Ex-secretário em escândalo
Com todos estes problemas, a pasta da Cultura ainda viu o envolvimento do nome de seu ex-secretário, Andrea Matarazzo, no escândalo dos trens. O atual vereador paulistano pelo PSDB esteve à frente da Secretaria de Estado da Cultura entre 2010 e 2012. A Polícia Federal chegou a abrir um inquérito em 2012 para investigar se ele recebeu propina do grupo francês Alstom, quando era secretário estadual de Energia, em 1998.
A PF concluiu que Matarazzo teria sido beneficiário do esquema, já que ele era o chefe da pasta quando o contrato de R$ 72 milhões foi assinado. A investigação foi repassada ao Ministério Público Federal, que denunciou à Justiça 12 investigados no inquérito por crimes de corrupção e lavagem de dinheiro, mas deixou Matarazzo de fora desta lista. O MPF afirmou que era "forçoso reconhecer a inexistência, pelo menos por ora, de elementos de prova suficientes para a propositura da ação penal pública" contra o vereador tucano.

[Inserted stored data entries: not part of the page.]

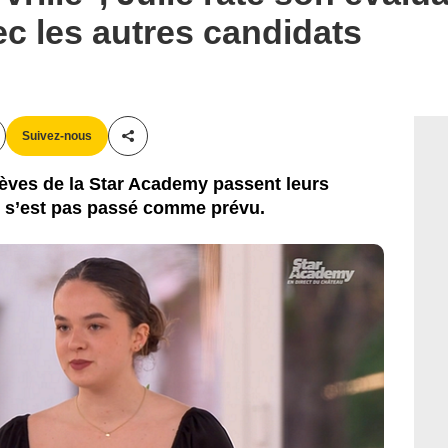
ec les autres candidats
Suivez-nous
Partager cet article
lèves de la Star Academy passent leurs
ne s’est pas passé comme prévu.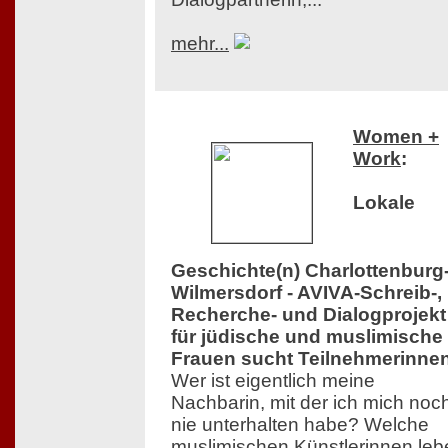
mehr...
Women +
Work
:
Lokale
Geschichte(n) Charlottenburg
Wilmersdorf - AVIVA-Schreib-,
Recherche- und Dialogprojekt
für jüdische und muslimische
Frauen sucht Teilnehmerinne
Wer ist eigentlich meine
Nachbarin, mit der ich mich noc
nie unterhalten habe? Welche
muslimischen Künstlerinnen leb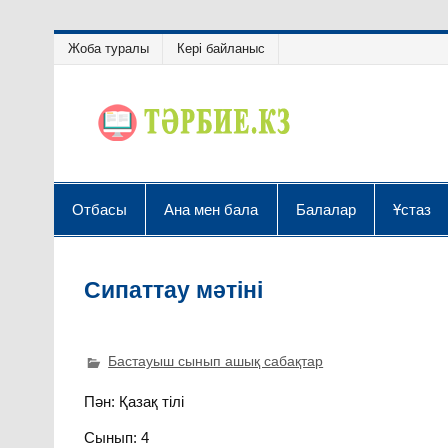
Жоба туралы
Кері байланыс
Отбасы
Ана мен бала
Балалар
Ұстаз
Сипаттау мәтіні
Бастауыш сынып ашық сабақтар
Пән: Қазақ тілі
Сынып: 4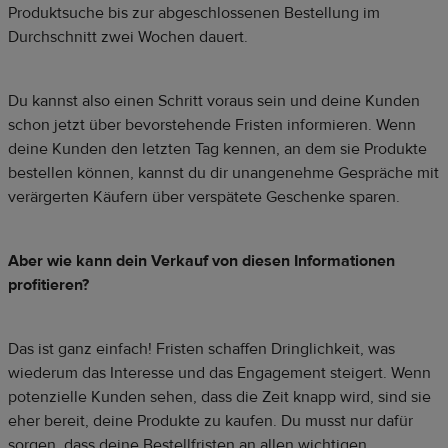
Produktsuche bis zur abgeschlossenen Bestellung im
Durchschnitt zwei Wochen dauert.
Du kannst also einen Schritt voraus sein und deine Kunden
schon jetzt über bevorstehende Fristen informieren. Wenn
deine Kunden den letzten Tag kennen, an dem sie Produkte
bestellen können, kannst du dir unangenehme Gespräche mit
verärgerten Käufern über verspätete Geschenke sparen.
Aber wie kann dein Verkauf von diesen Informationen
profitieren?
Das ist ganz einfach! Fristen schaffen Dringlichkeit, was
wiederum das Interesse und das Engagement steigert. Wenn
potenzielle Kunden sehen, dass die Zeit knapp wird, sind sie
eher bereit, deine Produkte zu kaufen. Du musst nur dafür
sorgen, dass deine Bestellfristen an allen wichtigen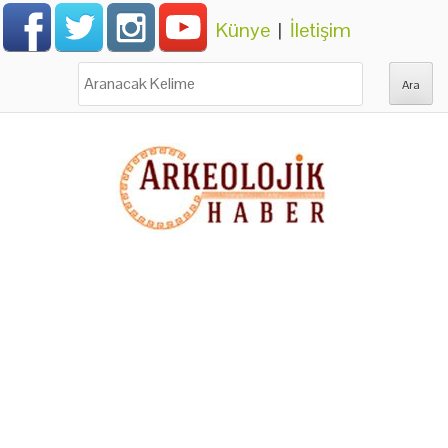
Künye
|
İletişim
Ara: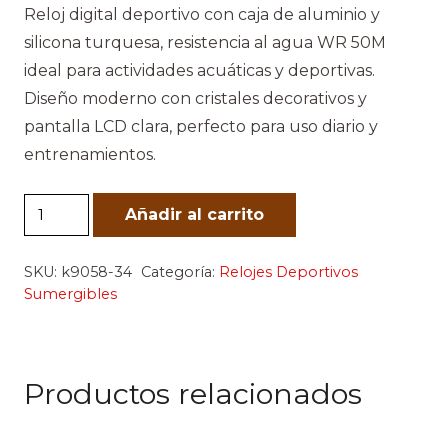
Reloj digital deportivo con caja de aluminio y
silicona turquesa, resistencia al agua WR 50M
ideal para actividades acuáticas y deportivas.
Diseño moderno con cristales decorativos y
pantalla LCD clara, perfecto para uso diario y
entrenamientos.
Reloj
Añadir al carrito
Digital
Deportivo
SKU:
k9058-34
Categoría:
Relojes Deportivos
Turquesa
Sumergibles
IPX
cantidad
Productos relacionados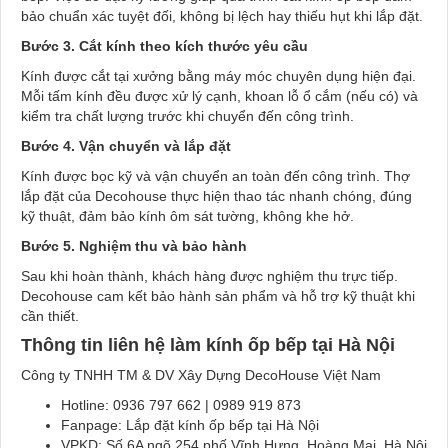
bảo chuẩn xác tuyệt đối, không bị lệch hay thiếu hụt khi lắp đặt.
Bước 3. Cắt kính theo kích thước yêu cầu
Kính được cắt tại xưởng bằng máy móc chuyên dụng hiện đại.
Mỗi tấm kính đều được xử lý cạnh, khoan lỗ ổ cắm (nếu có) và
kiểm tra chất lượng trước khi chuyển đến công trình.
Bước 4. Vận chuyển và lắp đặt
Kính được bọc kỹ và vận chuyển an toàn đến công trình. Thợ
lắp đặt của Decohouse thực hiện thao tác nhanh chóng, đúng
kỹ thuật, đảm bảo kính ôm sát tường, không khe hở.
Bước 5. Nghiệm thu và bảo hành
Sau khi hoàn thành, khách hàng được nghiệm thu trực tiếp.
Decohouse cam kết bảo hành sản phẩm và hỗ trợ kỹ thuật khi
cần thiết.
Thông tin liên hệ làm kính ốp bếp tại Hà Nội
Công ty TNHH TM & DV Xây Dựng DecoHouse Việt Nam
Hotline: 0936 797 662 | 0989 919 873
Fanpage: Lắp đặt kính ốp bếp tại Hà Nội
VPKD: Số 6A ngõ 254 phố Vĩnh Hưng, Hoàng Mai, Hà Nội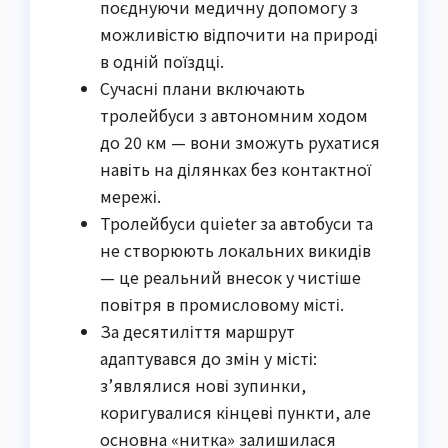
поєднуючи медичну допомогу з
можливістю відпочити на природі
в одній поїздці.
Сучасні плани включають
тролейбуси з автономним ходом
до 20 км — вони зможуть рухатися
навіть на ділянках без контактної
мережі.
Тролейбуси quieter за автобуси та
не створюють локальних викидів
— це реальний внесок у чистіше
повітря в промисловому місті.
За десятиліття маршрут
адаптувався до змін у місті:
з’являлися нові зупинки,
коригувалися кінцеві пункти, але
основна «нитка» залишилася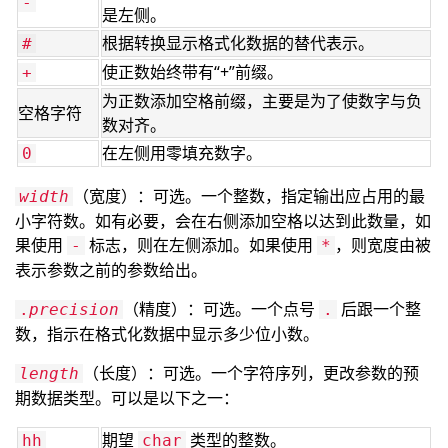
-
是左侧。
根据转换显示格式化数据的替代表示。
#
使正数始终带有“+”前缀。
+
为正数添加空格前缀，主要是为了使数字与负
空格字符
数对齐。
在左侧用零填充数字。
0
（宽度）：可选。一个整数，指定输出应占用的最
width
小字符数。如有必要，会在右侧添加空格以达到此数量，如
果使用
标志，则在左侧添加。如果使用
，则宽度由被
-
*
表示参数之前的参数给出。
（精度）：可选。一个点号
后跟一个整
.
precision
.
数，指示在格式化数据中显示多少位小数。
（长度）：可选。一个字符序列，更改参数的预
length
期数据类型。可以是以下之一：
期望
类型的整数。
hh
char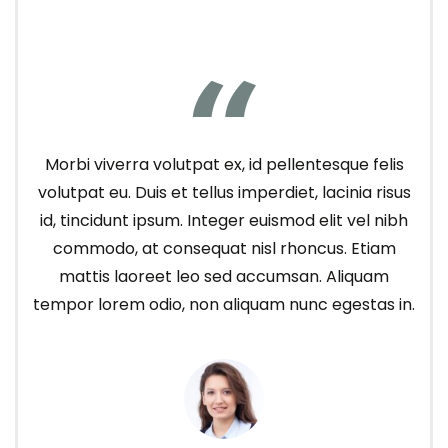
Morbi viverra volutpat ex, id pellentesque felis
volutpat eu. Duis et tellus imperdiet, lacinia risus
id, tincidunt ipsum. Integer euismod elit vel nibh
commodo, at consequat nisl rhoncus. Etiam
mattis laoreet leo sed accumsan. Aliquam
tempor lorem odio, non aliquam nunc egestas in.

Contudo, a Procuradoria requereu abertura de inquérito policial autônomo para investigar Matarazzo. Contrariado por este novo inquérito, o político instruiu seu advogado a entregar petição à Justiça Federal para qual alerta que os próprios procuradores que pedem o inquérito já haviam concluído pela inexistência de provas contra o tucano, que afirma ser inocente de qualquer acusação.
Governo Alckmin diz que faz investimentos em cultura
Por meio da assessoria da Secretaria de Estado de Cultura, o governo de São Paulo afirmou ao R7 que destinou mais de R$ 1,09 bilhão à cultura no ano de 2013, "visando à formação artística, difusão de atrações culturais de qualidade, formação de público, incentivo à produção independente em diversas linguagens e preservação do patrimônio museológico, histórico e artístico do Estado de São Paulo".
Ainda de acordo com o governo paulista, ações como a Virada Cultural Paulista deste mês buscam descentralizar o acesso ao público. O governo ainda ressalta a implantação de gratuidade de entrada aos sábados em 18 museus estaduais, "entre eles a Pinacoteca, o Museu da Língua Portuguesa e o Museu da Casa Brasileira".
O governo paulista afirma, em 2013, ter investido R$ 116,8 milhões nos museus estaduais, que receberam público total de 3,3 milhões de visitantes. Já nos editais culturais, investiu R$ 30 milhões no ProAC (Programa de Ação Cultural) com 440 projetos. E mais R$ 126 milhões no ProAC ICMS, que beneficiou 1.000 projetos. No cinema, afirma ter investido R$ 960 mil em 12 curtas-metragens independentes e R$ 8 milhões em 18 longas-metragens.
Já o Circuito Cultural Paulista obteve em 2013 R$ 6 milhões de investimento, beneficiando 230 mil pessoas; enquanto que a Virada Cultural Paulista do mesmo ano teve R$ 6,5 milhões investidos e fechou com público de 1,2 milhão de pessoas. Foram destinados R$ 70 milhões ao projeto Fábrica de Cultura, de formação artística que teve 700 mil participantes, e R$ 88,5 milhões no Projeto Guri, programa sociocultural que atendeu 330 mil crianças e jovens em 2013.
O investimento de R$ 1,09 bilhão em Cultura é pouco mais de 0,6% do orçamento total do Estado em 2013, que foi de R$ 173, 4 bilhões.